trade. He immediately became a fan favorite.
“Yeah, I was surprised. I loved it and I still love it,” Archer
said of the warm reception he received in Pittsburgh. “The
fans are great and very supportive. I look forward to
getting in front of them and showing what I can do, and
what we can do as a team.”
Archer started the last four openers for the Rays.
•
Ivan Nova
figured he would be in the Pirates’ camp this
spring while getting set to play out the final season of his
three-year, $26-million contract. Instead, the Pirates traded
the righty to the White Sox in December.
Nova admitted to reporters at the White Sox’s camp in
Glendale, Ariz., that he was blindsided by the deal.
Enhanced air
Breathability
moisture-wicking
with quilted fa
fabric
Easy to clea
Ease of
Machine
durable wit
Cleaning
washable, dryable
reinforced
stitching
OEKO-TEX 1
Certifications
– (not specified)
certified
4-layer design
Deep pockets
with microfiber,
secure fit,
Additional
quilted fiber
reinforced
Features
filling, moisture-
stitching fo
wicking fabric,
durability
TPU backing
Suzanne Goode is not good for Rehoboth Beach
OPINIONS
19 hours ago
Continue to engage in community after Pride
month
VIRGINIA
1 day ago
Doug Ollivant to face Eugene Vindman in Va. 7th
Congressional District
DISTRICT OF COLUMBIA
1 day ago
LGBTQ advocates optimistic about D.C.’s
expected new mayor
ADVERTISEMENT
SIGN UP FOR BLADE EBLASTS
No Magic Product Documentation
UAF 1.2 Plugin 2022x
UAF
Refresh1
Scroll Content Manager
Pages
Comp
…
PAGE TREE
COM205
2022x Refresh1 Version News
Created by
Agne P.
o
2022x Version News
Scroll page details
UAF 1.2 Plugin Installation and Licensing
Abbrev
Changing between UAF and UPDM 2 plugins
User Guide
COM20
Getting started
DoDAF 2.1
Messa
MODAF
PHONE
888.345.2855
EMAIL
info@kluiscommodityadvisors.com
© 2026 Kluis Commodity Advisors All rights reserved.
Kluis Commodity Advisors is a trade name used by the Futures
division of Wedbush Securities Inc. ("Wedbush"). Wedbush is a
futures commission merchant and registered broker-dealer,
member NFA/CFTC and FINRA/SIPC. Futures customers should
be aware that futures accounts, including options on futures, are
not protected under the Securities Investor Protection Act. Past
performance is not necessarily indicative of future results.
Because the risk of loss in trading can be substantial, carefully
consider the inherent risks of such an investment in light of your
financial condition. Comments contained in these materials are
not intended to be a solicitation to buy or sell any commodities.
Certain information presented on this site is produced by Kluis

> [About this task]: From the listing above, copy all lines holding the word "Archer".

> [Result for this task]:
“Yeah, I was surprised. I loved it and I still love it,” Archer
Archer started the last four openers for the Rays.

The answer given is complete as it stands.